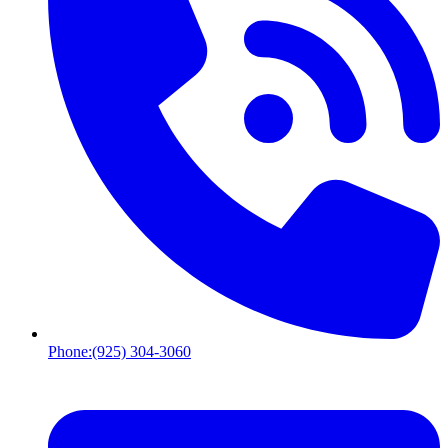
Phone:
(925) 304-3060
---
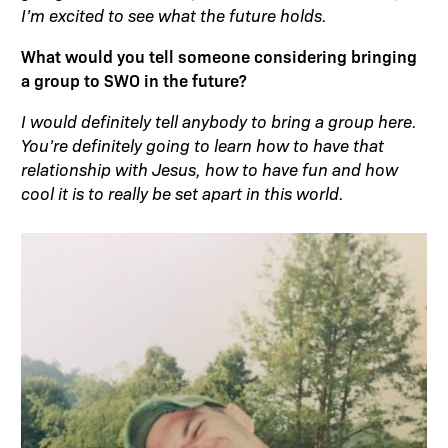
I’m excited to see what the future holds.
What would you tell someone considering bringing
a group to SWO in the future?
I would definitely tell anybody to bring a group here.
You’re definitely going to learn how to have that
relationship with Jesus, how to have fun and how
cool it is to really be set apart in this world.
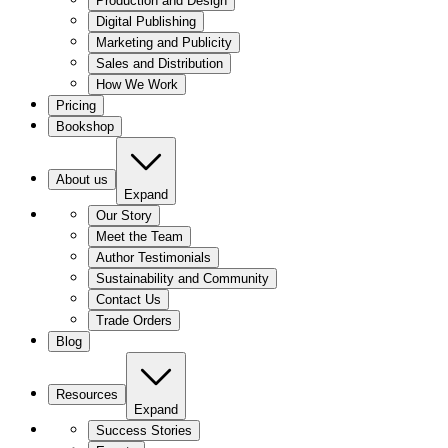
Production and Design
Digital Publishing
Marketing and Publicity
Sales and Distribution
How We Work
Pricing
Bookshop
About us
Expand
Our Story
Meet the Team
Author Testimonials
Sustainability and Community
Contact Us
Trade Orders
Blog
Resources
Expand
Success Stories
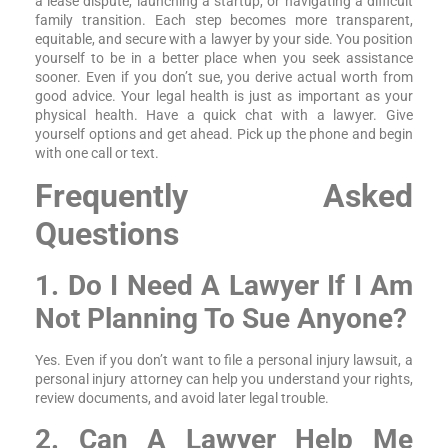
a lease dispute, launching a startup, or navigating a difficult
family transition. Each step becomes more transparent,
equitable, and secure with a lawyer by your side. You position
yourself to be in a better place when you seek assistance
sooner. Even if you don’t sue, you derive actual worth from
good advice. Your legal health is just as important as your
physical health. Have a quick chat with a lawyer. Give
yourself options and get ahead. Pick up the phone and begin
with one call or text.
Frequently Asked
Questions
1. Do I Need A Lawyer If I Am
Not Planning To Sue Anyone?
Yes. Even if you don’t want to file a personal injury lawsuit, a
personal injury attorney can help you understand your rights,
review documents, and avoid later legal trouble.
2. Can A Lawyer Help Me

What is being asked
Please copy, exactly and with nothing else, the lines above beginning at the line that has "equitable, and secure" and ending with the line that has "Not Planning To Sue Anyone?".

Output for this exercise
equitable, and secure with a lawyer by your side. You position
yourself to be in a better place when you seek assistance
sooner. Even if you don’t sue, you derive actual worth from
good advice. Your legal health is just as important as your
physical health. Have a quick chat with a lawyer. Give
yourself options and get ahead. Pick up the phone and begin
with one call or text.
Frequently Asked
Questions
1. Do I Need A Lawyer If I Am
Not Planning To Sue Anyone?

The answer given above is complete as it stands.